Half of the energy in the average UK household is used on heating.
So there are 2 key reasons to complete insulation measures and demand reduction first:
- you don't want to buy a heating system that is 4 times bigger than you need
- there is not enough renewable or low carbon energy available in the timescale needed to service the current energy demand - we need to reduce it radically to make it work efficiently.
Another 15-20% of household bills are expended on on hot water.
This can be saved by changing how it is heated: by changing the boiler, heat source or by using renewables.
Usage can be reduced by fitting low flow spray taps. Kitchen and utility room taps should allow manual over-ride of low-flow through.
Retrofit flow-restrictors can be fitted to the pipes to existing hot water taps to reduce hot water consumption and therefore energy use. These are for sinks: to reduce the amount of hot water used, and not recommended for baths.
Fitting a new aerating spray head shower head can reduce the water flow and hot water demand, well designed ones can still create the feeling of higher flow heads.
Budget allowing, a waste water heat recovery system can reduce the amount of hot water used by preheating incoming cold water to a shower with heat from the outgoing water.
As the graph shows, the rest of the average energy used is on electricity, the biggest user of which is lighting.
We recommend the highest light output per watt of power used (Lumens/Watt). This is often LED technology, which has been improving rapidly, but compact fluorescents are still a very cost effective solution.
High Intensity Discharge lamps are very good if they need to be left on but their warm up and cool down times make them less suitable for domestic situations.
Spotlights and downlighters which use halogen bulbs are high energy users, they can be easily replaced with LED equivalents.
All old fashioned bulbs such as GLS or incandescent bulbs can be replaced with compact fluorescent bulbs or LED’s although in this form these are not yet quite as efficient.
At MadLab, we used LED strips fitted into aluminium channels which can either span between supports or become part of the ceiling. LED strips can be used for concealed or cabinet lighting too.
We also designed and built emergency lights in the shape of the MadLab logo, using science flasks, & LED bulbs.
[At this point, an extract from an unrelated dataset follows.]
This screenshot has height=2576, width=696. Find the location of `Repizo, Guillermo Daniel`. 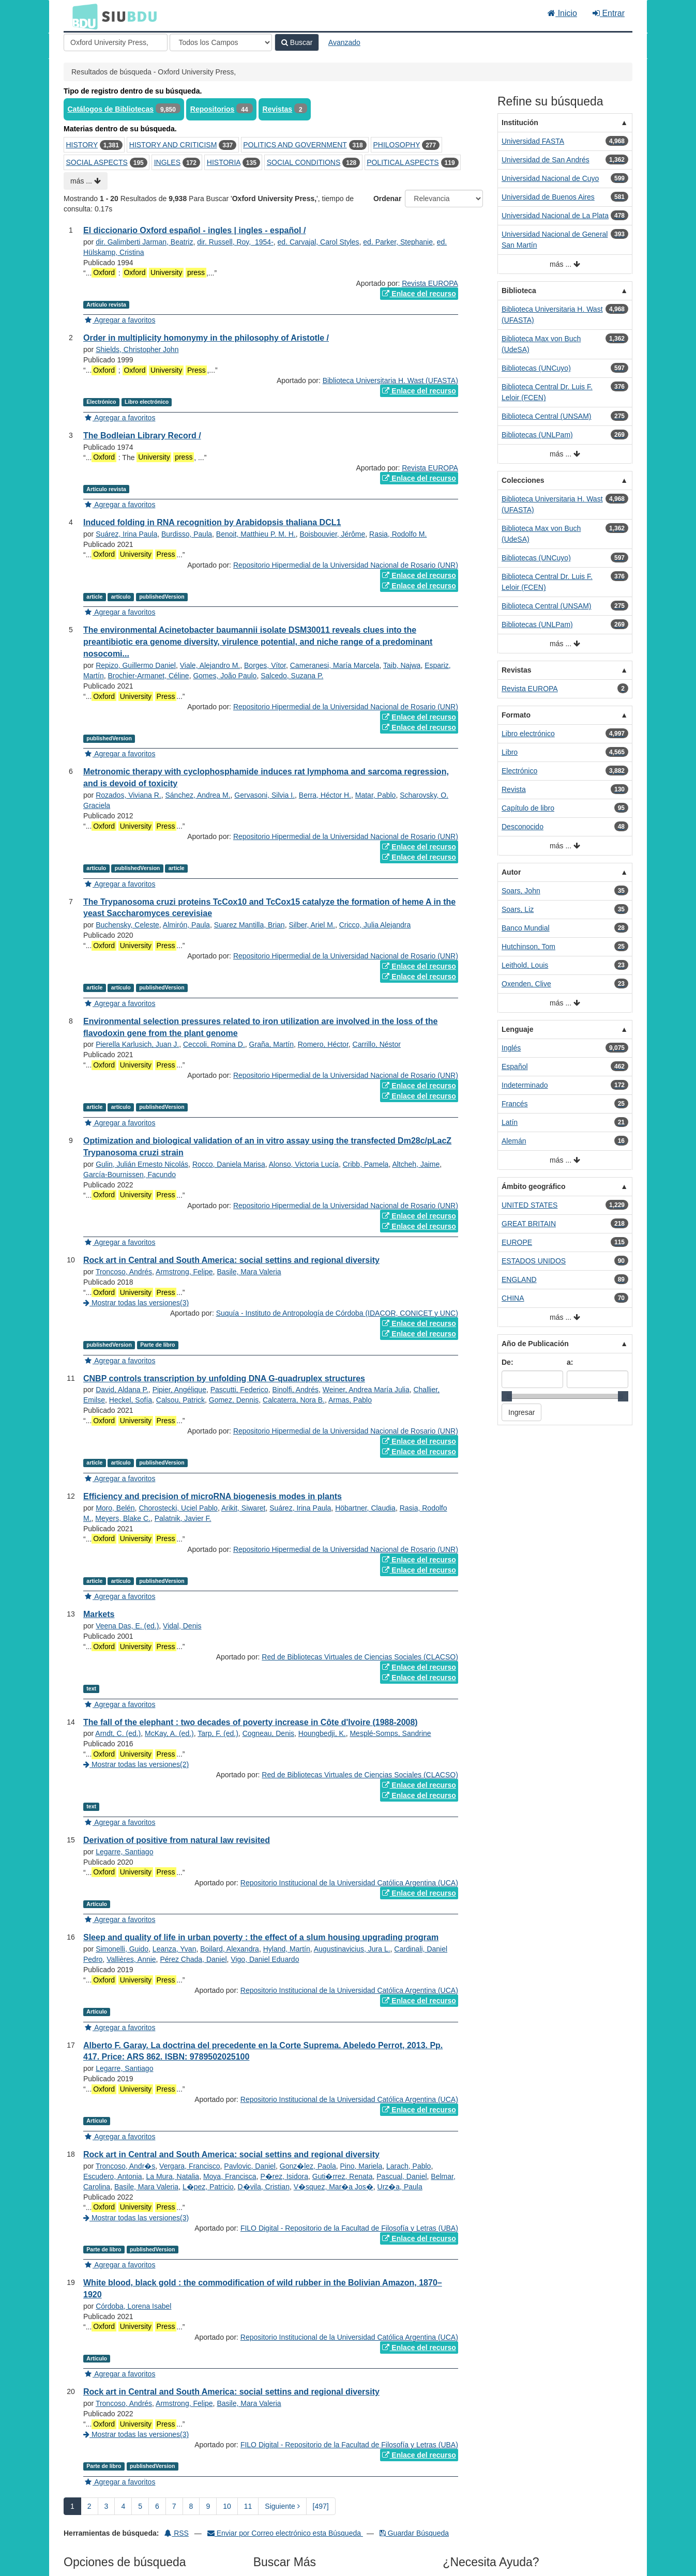 Repizo, Guillermo Daniel is located at coordinates (136, 665).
Using about the same energy as the lights in the average house: demand from these can be reduced by making sure appliances are as efficient as you can afford.
Freezers are twice as efficient as they were at the turn of the century AAA/A++ appliances will cost around £25 per year to run for a full height fridge freezer emitting only about 80kgs of CO₂ per year
Very few households now own just a TV and the other equipment that now form a typical line up in a house are almost always left on standby overnight (outside of Sky and TiVo boxes) - this is arguably unnecessary.
We recommend using peripherals like Display Energy Monitors so you can keep track of where the power is being used, in conjunction with devices such as remote control sockets or even master-switches that disconnect groups of sockets in a room at the flick of a switch or press of a button.
Cooking at 11% of energy use is quite a big area for reduction; while there are practices such as not heating large pans of water when only a small one is needed and using lids where possible there is also the heat source.
Gas has a lower carbon footprint per kilowatt hour of heat than electricity so efficient appliances that only put heat where it needed like induction hobs can be a way of saving on bills, but they are still expensive and the embodied energy can be a lot higher then cheaper hobs.
These should only be filled to the amount of water needed and repeated reboiling is worth avoiding too.
Washing machines are up there with the kettle, using renewable energy for the hot water can make quite a difference either by having a switch that only turns the machine on when the sun if shining on PV’s or using solar thermal hot water and a cold feed.
Tumble dryers should simply be avoided: where possible clothes lines should be used, clothes can even be dried inside if the house is sufficiently well ventilated.